Items from a data source
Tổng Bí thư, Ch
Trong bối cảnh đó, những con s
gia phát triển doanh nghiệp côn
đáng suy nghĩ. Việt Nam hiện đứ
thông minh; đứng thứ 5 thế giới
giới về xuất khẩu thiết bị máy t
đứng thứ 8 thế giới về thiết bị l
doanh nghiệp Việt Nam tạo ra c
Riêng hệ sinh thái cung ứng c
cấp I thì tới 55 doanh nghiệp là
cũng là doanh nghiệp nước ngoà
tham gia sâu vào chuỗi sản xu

* What you are asked to do *
Give back every entry exactly, with nothing left out.

* Exercise solution *
Tổng Bí thư, Ch
Trong bối cảnh đó, những con s
gia phát triển doanh nghiệp côn
đáng suy nghĩ. Việt Nam hiện đứ
thông minh; đứng thứ 5 thế giới
giới về xuất khẩu thiết bị máy t
đứng thứ 8 thế giới về thiết bị l
doanh nghiệp Việt Nam tạo ra c
Riêng hệ sinh thái cung ứng c
cấp I thì tới 55 doanh nghiệp là
cũng là doanh nghiệp nước ngoà
tham gia sâu vào chuỗi sản xu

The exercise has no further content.